What You Need to Know About Prostate Cancer
Here's what most of us know about the prostate: Only men have prostate glands, a doctor should examine your prostate at some point and cancer can affect the organ. Other than that, many folks don't give the prostate much thought.
The problem? The prostate is the source of cancer for one in seven men and the second most common cancer among men. That's why it's important to learn more about your prostate and how to protect yourself from cancer.
What Does a Prostate Do?
The prostate is a walnut-sized gland that sits below the bladder and surrounds the urethra (the tube through which urine and semen pass out of your body). The fluid it produces nourishes and transports sperm.
Prostate Cancer Symptoms
In the early stages, prostate cancer doesn't cause any symptoms. Usually the disease grows slowly, but as it progresses to an advanced stage you may experience signs such as:
- Frequent urination
- Weak urine flow
- Erectile dysfunction
- Blood in urine or semen
- Pelvic discomfort
These signs can also indicate other illnesses. If you have any of them, you should see a specialist in urological services (a doctor who focuses on conditions of the male reproductive system) for an evaluation.
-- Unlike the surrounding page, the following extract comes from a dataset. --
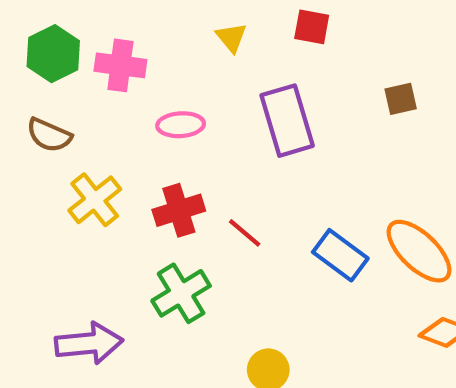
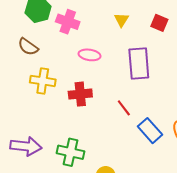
yellow cross: (95, 200) -> (43, 81), turned 35
red line: (245, 233) -> (124, 108), moved
green cross: (181, 293) -> (70, 152), moved, turned 32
Because there are no early warning signs, it's important to get screened for prostate cancer, especially if you have risk factors like:
- Advanced age: Your risk of developing prostate cancer increases as you get older.
- Being African-American: Prostate cancer occurs more frequently in African-American men – and they're more likely to have an aggressive form of the disease.
- Family history: If prostate cancer or breast cancer runs in your family, you may have an increased risk of developing prostate cancer.
Starting at 45 years old, men should talk with their doctors about the risks and benefits of getting screened for prostate cancer. Screening typically includes a rectal exam to feel for prostate enlargement and nodules and a blood test, called a prostate-specific antigen (PSA) test.